Most people don't know the name of this bar. They know it only by its location: south of Wolfie's, a couple of doors north of an adult bookstore, which is a couple of doors north of the Déjà Vu strip club. This is perhaps the seediest block left in South Beach. And the Champ, one of the Beach's last shabby outposts, boasts patrons who fit right in. Blue-collar Latins and gringos, occasional club kids, working girls, clueless tourists, gays, straights, strippers, transvestites, and who-knows-whats can all be spotted at the bar enjoying a belt. We're talkin' low rent, low morals, low dough, all of which raises more than a few eyebrows. You certainly won't see anything like this on Ocean Drive.

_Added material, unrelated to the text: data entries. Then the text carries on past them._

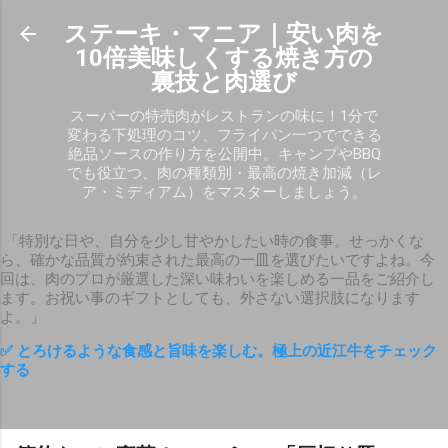
スキップしてメイン コンテンツに移動
ステーキ・マニア｜安い肉を
10倍美味しくする焼き方の
裏技と肉選び
スーパーの特売肉がレストランの味に！1分で
変わる下処理のコツ、フライパン一つでできる
絶品ソースの作り方を公開中。キャンプやBBQ
でも役立つ、肉の種類別・最高の焼き加減（レ
ア・ミディアム）をマスターしましょう。
「特別な日や、自分を少し甘やかしたい時の食事。せっかくな
ら、確かな品質が約束された最高の一皿を選びたいですよね。今
回は、肉のプロが厳選した深い味わいを楽しめる一品をご紹介し
ます。お祝い事のギフトとしても、外さない選択肢になります
よ。」
✅ とろけるような食感と旨味を楽しむ。極上の近江牛をチェック
する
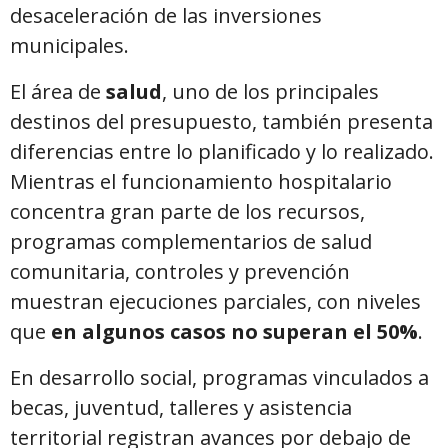
desaceleración de las inversiones
municipales.
El área de
salud
, uno de los principales
destinos del presupuesto, también presenta
diferencias entre lo planificado y lo realizado.
Mientras el funcionamiento hospitalario
concentra gran parte de los recursos,
programas complementarios de salud
comunitaria, controles y prevención
muestran ejecuciones parciales, con niveles
que
en algunos casos no superan el 50%
.
En desarrollo social, programas vinculados a
becas, juventud, talleres y asistencia
territorial registran avances por debajo de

Best Sports Bar Disguised As A Pretty Darn Good Italian Restaurant

Sport Café

It's late in the second period. The Heat is staving off the Knicks 48-46. Not far from the TV, a man and a woman sit cozily. The woman, holding a glass of wine in one hand and waving the other, tries to draw her man's gaze away from the game. She has things besides hoops on her mind. "Put more of that stuff on this thing," she commands, pointing first to a bottle of olive oil and then to a little plate. She has been dipping fresh bread on the plate, which until that last dunk held an elixir of extra-virgin olive oil infused with red pepper flakes. By the time her beau snaps out of it, the alert, gregarious waiter has replenished her little pool. She no longer minds her guy's inattentiveness, though. She is too engrossed in nibbling a delicious grilled calamari appetizer. But the real excitement erupts at halftime. The zupa di giorno (tonight it's carrot) has just arrived. Shortly thereafter, swoosh, a porcini mushroom risotto (one of the special entrées tonight, under ten dollars) lands softly before her. For boyfriend it's the ravioli di giorno (crab-lobster in pink sauce, also under ten dollars). And they still have half a bottle of decent wine left! Over at another table, a Heat fan whoops. The game hasn't resumed: His spaghetti and meatballs have arrived. Bravo!
Best Neighborhood Bar/North

Delaney Street Restaurant & Lounge

Start by scoping out the looong L-shape wood bar planted in the middle of the room. Next sidle up to one of the cushiony metal stools upholstered in green velour. Now lean up against the bar and accommodate the shoes on the foot rests below. Once in perfect drinking position, order the liver killer. Northwest Miami-Dade suburbanites have visited this watering hole, located in a strip shopping center, for more than twenty years. Most patrons call bartender Bill by name. Resident band Powerhouse plays rock and pop favorites, which also dominate the jukebox. The requisite dart board hangs on the wall near the hall of fame, which features photos of famous guests. Remember Don Shula? The low lights, tinted windows, and dark wood paneling on the wall set the laid-back atmosphere. Show up any time except Sunday. The body deserves at least one day of rest.
Best Club Without Walls

Nikki Beach Club

Every so often the grind of city life pauses long enough to reveal why it's worth grinding on in our particular city. Nikki is just such an epiphany. It's a club/lounge/restaurant that exists solely under palm trees and on top of sand. Nestled in the dunes between the ocean and the rear of Penrod's, Nikki is the brainchild of long-time Beach nightlife promoter Tommy Pooch and Bash impresario Eric Omores. "We were looking to get out of the nightclub business and get into the daytime business," Pooch reveals. "Although now it's a nighttime business as well." The two promoters hired French designer Stephane Dupoux to create the scene. Dupoux didn't disappoint. He sculpted sand into berms and planted palm trees in them. Then he strung up hammocks between the trees. He continued that theme with the rest of the décor, laying down bamboo mats, erecting tepees, and strewing about carved wood chairs and tables from Asia. The place hums with excitement Sundays, as beachgoers, many of them Europeans, loll about in gently swaying hammocks, staving off thoughts of the Monday to come with a cold Corona.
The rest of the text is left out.